• **Stored records**:

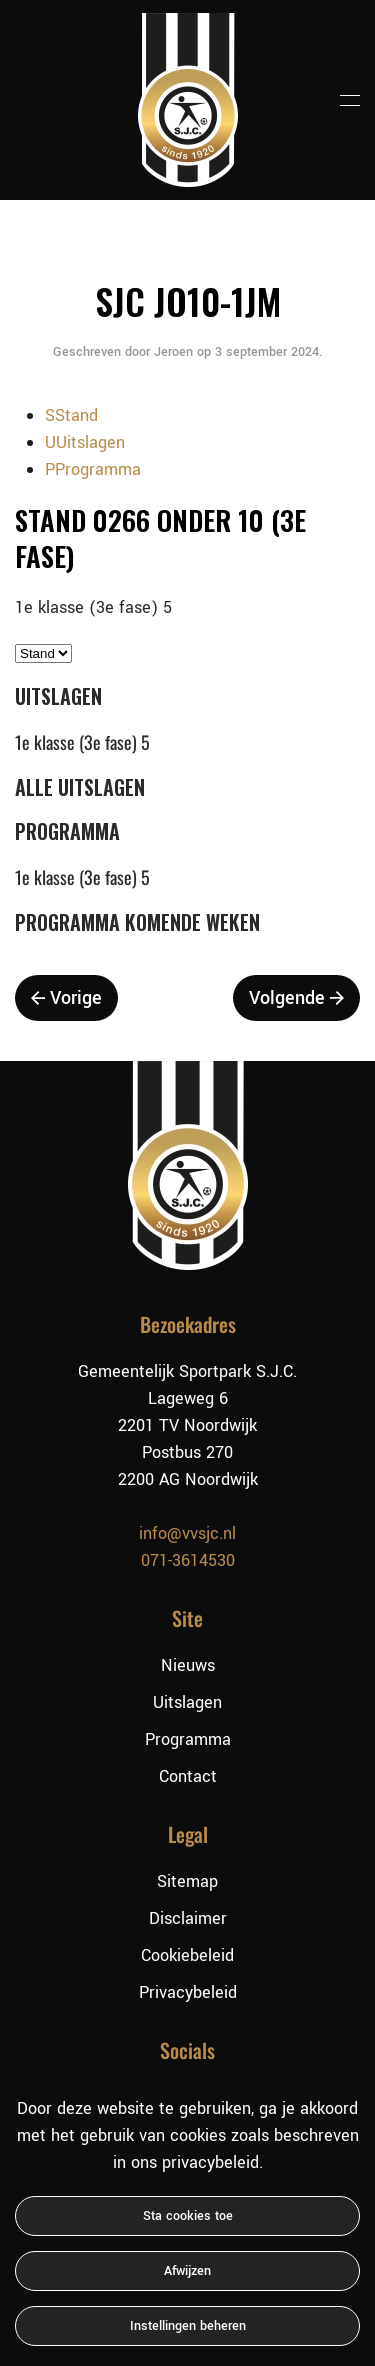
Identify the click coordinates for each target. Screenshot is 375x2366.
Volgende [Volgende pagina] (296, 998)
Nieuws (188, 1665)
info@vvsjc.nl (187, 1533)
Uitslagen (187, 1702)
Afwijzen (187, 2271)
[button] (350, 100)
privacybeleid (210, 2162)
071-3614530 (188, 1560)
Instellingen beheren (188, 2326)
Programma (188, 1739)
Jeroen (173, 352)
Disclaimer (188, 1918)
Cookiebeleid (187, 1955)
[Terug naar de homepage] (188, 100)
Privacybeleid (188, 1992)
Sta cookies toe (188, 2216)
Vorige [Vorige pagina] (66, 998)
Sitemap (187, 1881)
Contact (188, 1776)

...

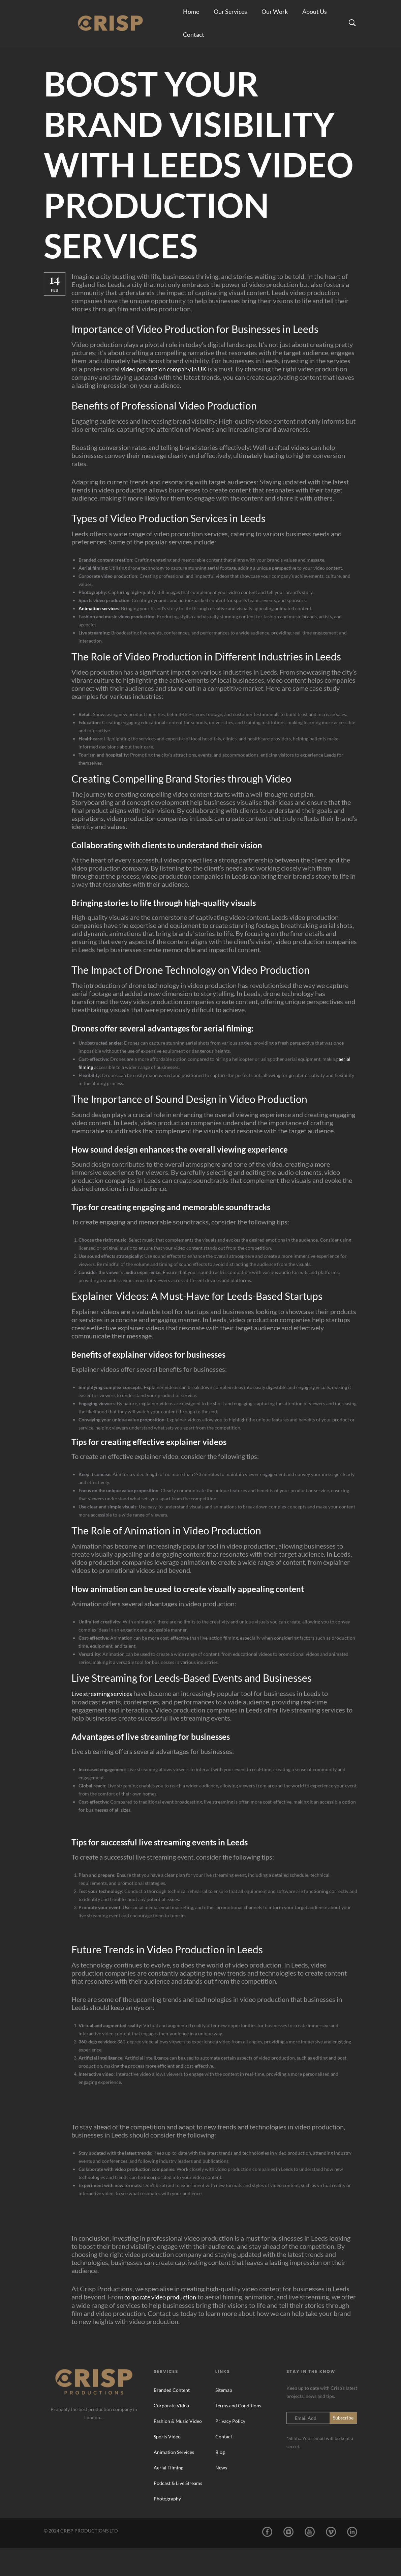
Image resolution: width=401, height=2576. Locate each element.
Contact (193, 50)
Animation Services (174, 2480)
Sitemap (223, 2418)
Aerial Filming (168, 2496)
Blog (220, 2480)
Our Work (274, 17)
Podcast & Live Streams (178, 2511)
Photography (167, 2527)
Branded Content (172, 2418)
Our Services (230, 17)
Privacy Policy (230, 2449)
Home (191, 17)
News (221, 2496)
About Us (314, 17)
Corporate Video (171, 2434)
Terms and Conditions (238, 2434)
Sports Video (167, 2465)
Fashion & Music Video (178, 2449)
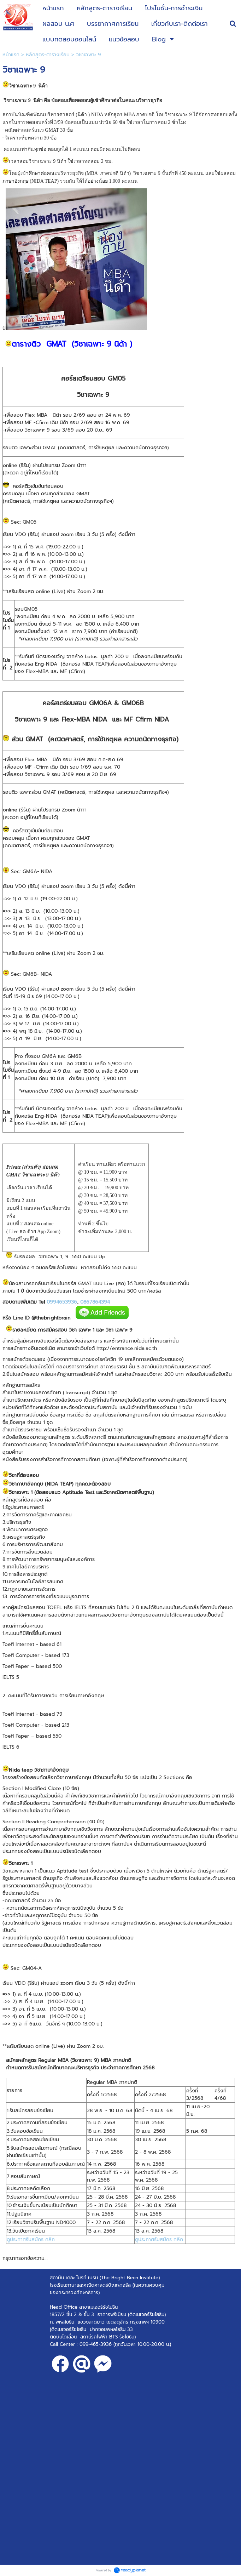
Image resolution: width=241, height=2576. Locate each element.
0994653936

• **DIRECTIONS**:
How many lines of the records contain the string "Locate"? Respond with the number alone.

• **ANSWER SPACE**:
2